Task instructions>
Show every line below where "pasuri" can be found.

Input data>
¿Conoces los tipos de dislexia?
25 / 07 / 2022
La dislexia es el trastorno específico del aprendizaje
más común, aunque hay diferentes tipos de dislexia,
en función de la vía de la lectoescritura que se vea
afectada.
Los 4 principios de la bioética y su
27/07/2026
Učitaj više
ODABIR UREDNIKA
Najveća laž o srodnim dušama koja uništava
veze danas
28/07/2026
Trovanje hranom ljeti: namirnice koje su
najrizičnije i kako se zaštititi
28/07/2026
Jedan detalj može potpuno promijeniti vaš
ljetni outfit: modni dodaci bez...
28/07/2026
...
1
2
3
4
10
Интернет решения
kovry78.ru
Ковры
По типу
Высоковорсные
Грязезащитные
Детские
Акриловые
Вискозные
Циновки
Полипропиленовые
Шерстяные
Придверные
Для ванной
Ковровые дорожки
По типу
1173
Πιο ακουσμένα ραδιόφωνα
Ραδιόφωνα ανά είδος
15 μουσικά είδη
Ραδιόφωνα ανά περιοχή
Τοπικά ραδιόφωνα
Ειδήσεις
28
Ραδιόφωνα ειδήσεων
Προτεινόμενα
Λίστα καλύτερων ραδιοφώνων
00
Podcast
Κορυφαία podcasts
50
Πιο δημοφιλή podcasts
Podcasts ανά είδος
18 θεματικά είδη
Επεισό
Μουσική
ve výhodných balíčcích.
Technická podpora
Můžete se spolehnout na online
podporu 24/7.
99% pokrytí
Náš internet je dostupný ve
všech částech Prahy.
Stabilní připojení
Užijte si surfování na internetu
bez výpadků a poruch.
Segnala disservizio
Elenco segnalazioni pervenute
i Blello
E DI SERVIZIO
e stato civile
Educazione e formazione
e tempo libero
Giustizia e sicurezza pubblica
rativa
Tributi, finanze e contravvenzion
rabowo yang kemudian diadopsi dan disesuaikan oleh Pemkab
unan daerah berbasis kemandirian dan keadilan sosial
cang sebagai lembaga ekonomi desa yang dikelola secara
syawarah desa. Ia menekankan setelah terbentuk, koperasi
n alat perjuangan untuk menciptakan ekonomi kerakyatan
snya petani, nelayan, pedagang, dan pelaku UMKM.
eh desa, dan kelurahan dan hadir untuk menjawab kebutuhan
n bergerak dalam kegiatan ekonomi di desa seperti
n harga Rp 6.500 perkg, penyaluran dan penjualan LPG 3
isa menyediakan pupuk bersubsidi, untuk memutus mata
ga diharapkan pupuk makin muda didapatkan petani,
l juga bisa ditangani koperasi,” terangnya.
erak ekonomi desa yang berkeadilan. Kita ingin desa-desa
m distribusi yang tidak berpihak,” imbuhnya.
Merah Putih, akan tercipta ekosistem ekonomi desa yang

* * *

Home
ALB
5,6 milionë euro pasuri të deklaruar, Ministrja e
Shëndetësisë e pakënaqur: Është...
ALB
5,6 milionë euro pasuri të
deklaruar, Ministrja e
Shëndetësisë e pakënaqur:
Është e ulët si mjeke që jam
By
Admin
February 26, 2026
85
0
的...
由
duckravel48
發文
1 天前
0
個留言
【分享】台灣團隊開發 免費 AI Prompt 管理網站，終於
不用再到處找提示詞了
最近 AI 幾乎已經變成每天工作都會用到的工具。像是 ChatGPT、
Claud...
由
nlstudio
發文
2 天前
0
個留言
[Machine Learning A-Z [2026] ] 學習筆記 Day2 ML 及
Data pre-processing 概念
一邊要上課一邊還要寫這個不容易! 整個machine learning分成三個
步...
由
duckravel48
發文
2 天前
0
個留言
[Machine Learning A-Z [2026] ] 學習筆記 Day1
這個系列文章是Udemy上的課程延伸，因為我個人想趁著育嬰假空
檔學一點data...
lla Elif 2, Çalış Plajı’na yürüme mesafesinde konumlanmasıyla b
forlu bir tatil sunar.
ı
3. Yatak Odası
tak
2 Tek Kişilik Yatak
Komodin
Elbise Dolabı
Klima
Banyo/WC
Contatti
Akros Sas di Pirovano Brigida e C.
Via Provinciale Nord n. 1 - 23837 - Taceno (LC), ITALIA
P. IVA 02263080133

Response area>
5,6 milionë euro pasuri të deklaruar, Ministrja e
5,6 milionë euro pasuri të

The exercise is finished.